Transfert d’eau dessalée : un linéaire de 44 km entre Agadir et Chtouka
Il faut préciser que le transfert des eaux produites par la station de dessalement est assuré moyennant une conduite de transport d’eau potable, réalisée par l’ONEE, depuis la sortie de la station jusqu’à l’entrée de la ville d’Agadir, sur un linéaire de 44 km. Dans le cadre du renforcement et de la sécurisation de l’alimentation en eau potable du Grand Agadir, la RAMSA a déjà prévu de réaliser une infrastructure de transfert des eaux dessalées alimentant actuellement le complexe Tassila jusqu’aux réservoirs de la zone nord d’Agadir (complexe Bouargane). Le projet consiste en la réalisation d’une conduite d’adduction qui reliera la station de pompage située au complexe de Tassila à celui de Bouargane ainsi que l’extension et le renforcement de ladite station. L’objectif étant de sécuriser l’alimentation en eau potable du Grand Agadir dans le court, moyen et long terme. À noter que la qualité d’eau à la sortie de l’unité de dessalement, répond selon l’ONEE, à la norme marocaine relative à la qualité des eaux à usage alimentaire (NM 03.7.001) et aux seuils de qualité contractuels garantis pour les eaux produites, tel que stipulé dans la convention de gestion déléguée.
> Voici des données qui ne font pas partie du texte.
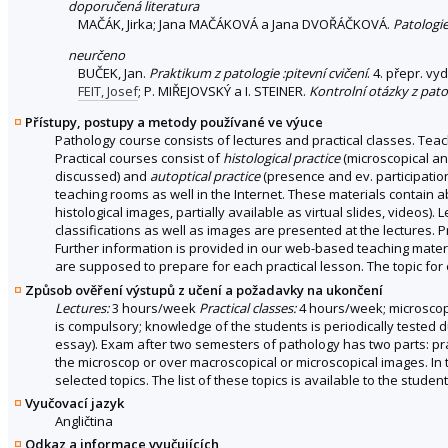
doporučená literatura
MAČÁK, Jirka; Jana MAČÁKOVÁ a Jana DVOŘÁČKOVÁ.
Patologi
neurčeno
BUČEK, Jan.
Praktikum z patologie :pitevní cvičení
. 4. přepr. v
FEIT, Josef
; P. MIŘEJOVSKÝ a I. STEINER.
Kontrolní otázky z pato
Přístupy, postupy a metody používané ve výuce
Pathology course consists of lectures and practical classes. Tea
Practical courses consist of
histological practice
(microscopical a
discussed) and
autoptical practice
(presence and ev. participatio
teaching rooms as well in the Internet. These materials contain 
histological images, partially available as virtual slides, video
classifications as well as images are presented at the lectures. 
Further information is provided in our web-based teaching materi
are supposed to prepare for each practical lesson. The topic for e
Způsob ověření výstupů z učení a požadavky na ukončení
Lectures:
3 hours/week
Practical classes:
4 hours/week; microscopi
is compulsory; knowledge of the students is periodically tested dur
essay). Exam after two semesters of pathology has two parts: prac
the microscop or over macroscopical or microscopical images. In 
selected topics. The list of these topics is available to the studen
Vyučovací jazyk
Angličtina
Odkaz a informace vyučujících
Un système de captage d’eau de mer via deux émissaires
Fruit d’un Partenariat public-privé (PPP) entre le ministère de l’Agriculture et l’ONEE avec les deux filiales du groupe espagnol Abdengao (Aman El Baraka et la Société d’eau dessalée d’Agadir), la station de dessalement dont les travaux ont démarré en 2018 dispose d’une capacité de 275.000 m3/jour. 150.000 m3/jour sont destinés à l’alimentation en eau potable du grand Agadir et 125.000 m3/jour à l’eau d’irrigation de la plaine de Chtouka. Cette unité emploie aussi des technologies de dernière génération garantissant un coût de production d’eau optimisé. Ce projet inclut des équipements connexes pour un coût de près de 600 MDH, réalisés par l’ONEE via un financement contracté auprès de la Banque islamique de développement (BID). Lesdits équipements sont constitués d’une alimentation en électricité par un réseau de trois lignes Haute tension sur un linéaire de 55 km, à partir du poste source de Tiznit, d’une puissance de 68 MVA à terme.